Pro Football Reference
- Available in: English
- Owner: Sports Reference
- Website: www.pro-football-reference.com
- Launched: December 2000; 25 years ago
- Current status: Online

= Pro Football Reference =

American football statistics database

Pro Football Reference (PFR) is an online statistics database for professional American football maintained by Sports Reference. The site provides career statistics for players, teams, and games, as well as records and NFL draft history. PFR was established by Doug Drinen in 2000 and became part of Sports Reference in 2007.

==History==
Pro Football Reference (PFR) was established by Doug Drinen in December 2000. In 2007, PFR merged with the previously unrelated Baseball Reference and Basketball Reference to form Sports Reference. In December 2019, PFR introduced the Pro Football Hall of Fame monitor. The purpose of this monitor is to apply a formula to quantify player contributions during their career (including All-Pro selections, Pro Bowl selections, various awards, and career statistics) and to highlight where Pro Football Hall of Fame players rank in comparison, often with the goal of estimating a player's chances of making the Hall of Fame. Drinen is also responsible for the creation of the "approximate value" statistic, a metric used to quantify the estimated value of a player's performance based on individual playing time and awards as well as team production in a given season.

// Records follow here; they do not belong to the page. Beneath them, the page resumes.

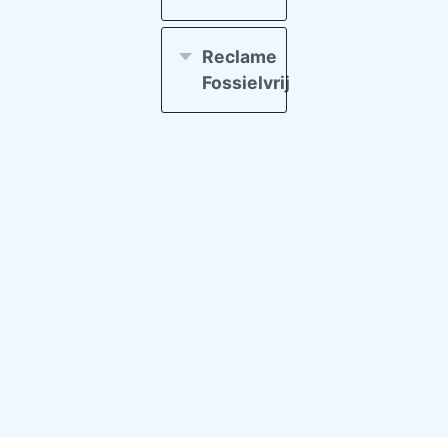
Reclame
Fossielvrij
Reclame
Fossielvrij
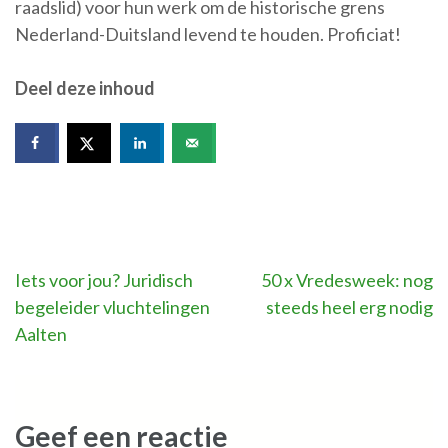
raadslid) voor hun werk om de historische grens
Nederland-Duitsland levend te houden. Proficiat!
Deel deze inhoud
Bericht
Iets voor jou? Juridisch
50 x Vredesweek: nog
begeleider vluchtelingen
steeds heel erg nodig
navigatie
Aalten
Geef een reactie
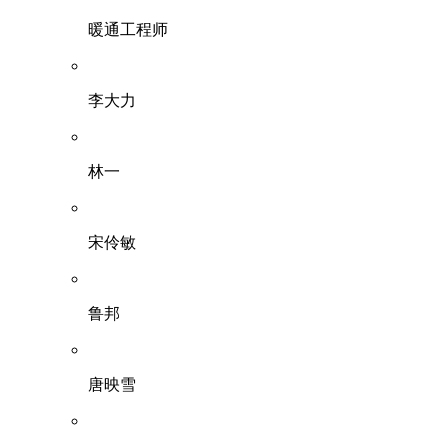
暖通工程师
李大力
林一
宋伶敏
鲁邦
唐映雪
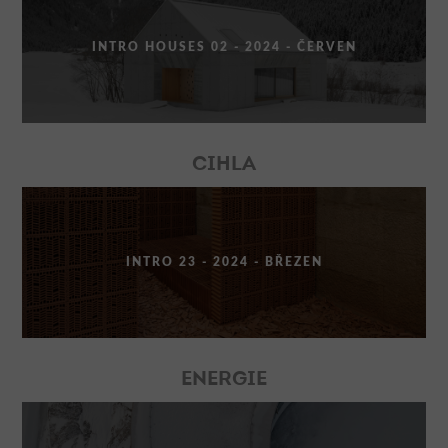
INTRO HOUSES 02 - 2024 - ČERVEN
CIHLA
INTRO 23 - 2024 - BŘEZEN
ENERGIE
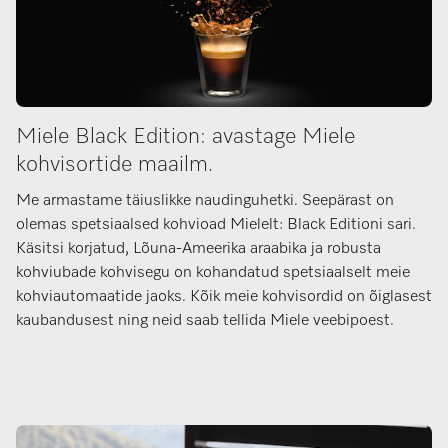
Miele Black Edition: avastage Miele
kohvisortide maailm.
Me armastame täiuslikke naudinguhetki. Seepärast on
olemas spetsiaalsed kohvioad Mielelt: Black Editioni sari.
Käsitsi korjatud, Lõuna-Ameerika araabika ja robusta
kohviubade kohvisegu on kohandatud spetsiaalselt meie
kohviautomaatide jaoks. Kõik meie kohvisordid on õiglasest
kaubandusest ning neid saab tellida Miele veebipoest.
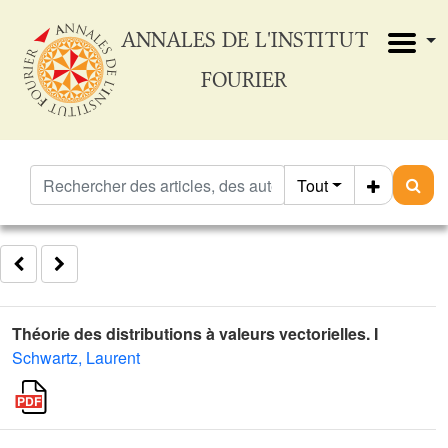
ANNALES DE L'INSTITUT
FOURIER
Tout
Théorie des distributions à valeurs vectorielles. I
Schwartz, Laurent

In 2000, John Turney and Nick Webster, members of the Professional Football Researchers Association (PFRA), conducted extensive research to create a more complete record of sacks in the NFL. After examining the play-by-play records of every NFL team as well as game film at NFL films they compiled a list of players with 100 sacks beginning in 1960. These statistics, both the official and unofficial sack counts, are counted and displayed separately on the site from 1960 onwards.